From the entries, return every line where the string "pemerintah" shows up.

(Supplied data)

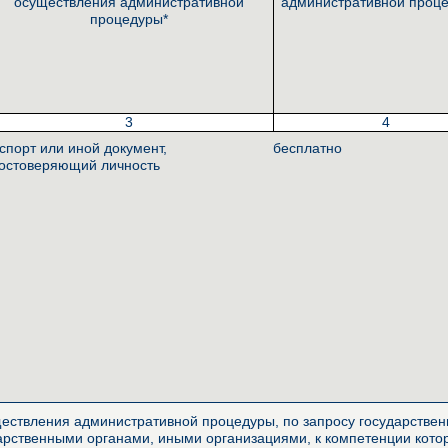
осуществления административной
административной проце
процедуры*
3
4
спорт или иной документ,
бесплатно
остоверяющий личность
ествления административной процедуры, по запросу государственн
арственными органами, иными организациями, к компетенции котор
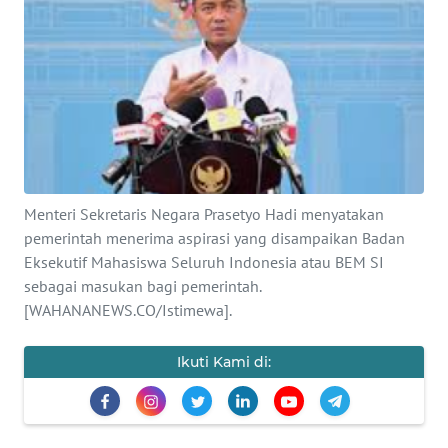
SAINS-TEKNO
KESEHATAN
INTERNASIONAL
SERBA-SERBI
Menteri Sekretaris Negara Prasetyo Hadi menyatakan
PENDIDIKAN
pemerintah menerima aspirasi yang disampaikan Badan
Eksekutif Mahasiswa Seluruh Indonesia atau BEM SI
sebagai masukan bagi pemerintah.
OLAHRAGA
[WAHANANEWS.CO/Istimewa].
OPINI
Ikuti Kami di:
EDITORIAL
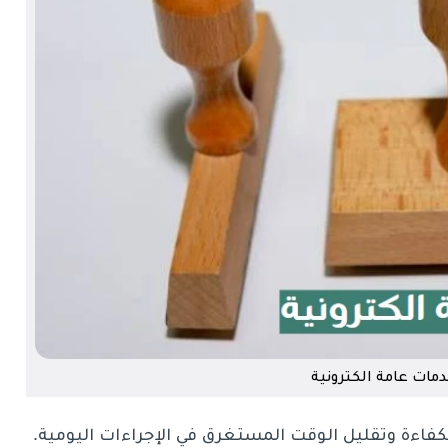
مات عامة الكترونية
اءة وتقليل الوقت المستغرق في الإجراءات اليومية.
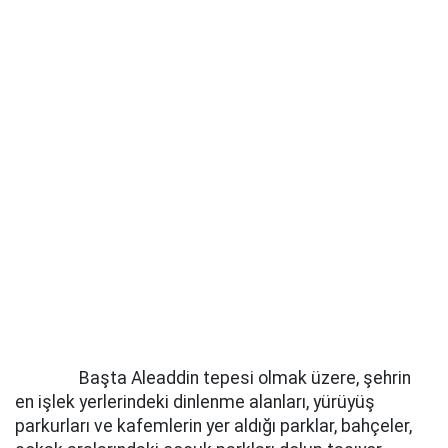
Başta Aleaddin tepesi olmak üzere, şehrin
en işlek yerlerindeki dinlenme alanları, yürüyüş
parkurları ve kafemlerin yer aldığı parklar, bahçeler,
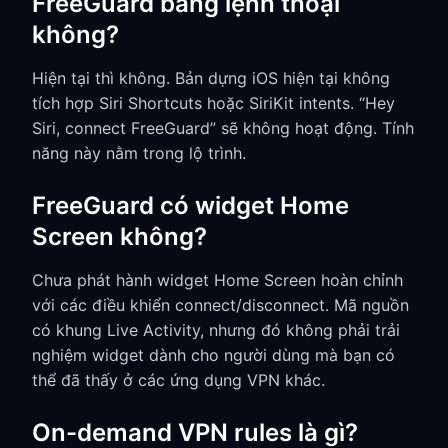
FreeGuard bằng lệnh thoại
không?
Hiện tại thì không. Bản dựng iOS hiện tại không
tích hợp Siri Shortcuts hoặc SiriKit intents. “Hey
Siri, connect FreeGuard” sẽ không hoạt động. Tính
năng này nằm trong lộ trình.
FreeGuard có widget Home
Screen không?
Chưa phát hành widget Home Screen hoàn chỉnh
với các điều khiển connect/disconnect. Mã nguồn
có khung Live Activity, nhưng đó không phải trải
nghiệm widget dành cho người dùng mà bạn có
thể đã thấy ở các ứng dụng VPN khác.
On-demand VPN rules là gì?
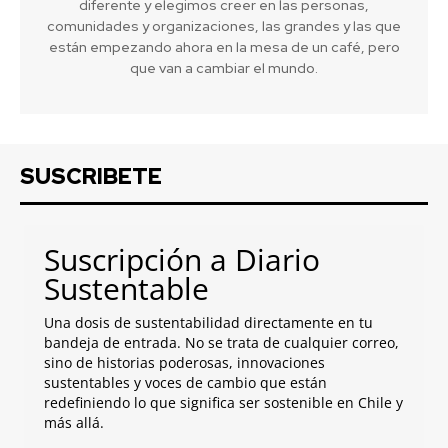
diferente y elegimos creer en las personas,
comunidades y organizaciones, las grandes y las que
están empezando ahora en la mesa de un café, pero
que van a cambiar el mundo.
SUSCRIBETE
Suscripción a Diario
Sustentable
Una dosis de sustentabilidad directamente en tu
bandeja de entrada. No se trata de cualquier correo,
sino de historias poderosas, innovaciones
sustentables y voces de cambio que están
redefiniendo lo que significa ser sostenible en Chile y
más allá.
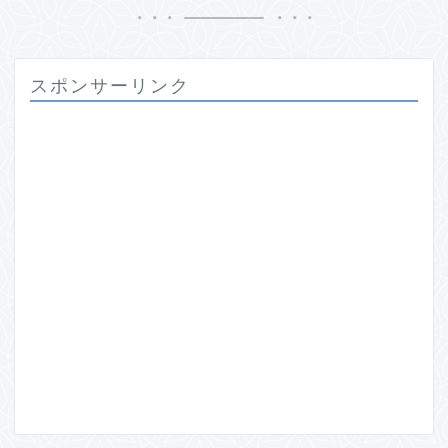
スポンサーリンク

(End Supplied data)

◆ Response to this task:
pemerintah menerima aspirasi yang disampaikan Badan
sebagai masukan bagi pemerintah.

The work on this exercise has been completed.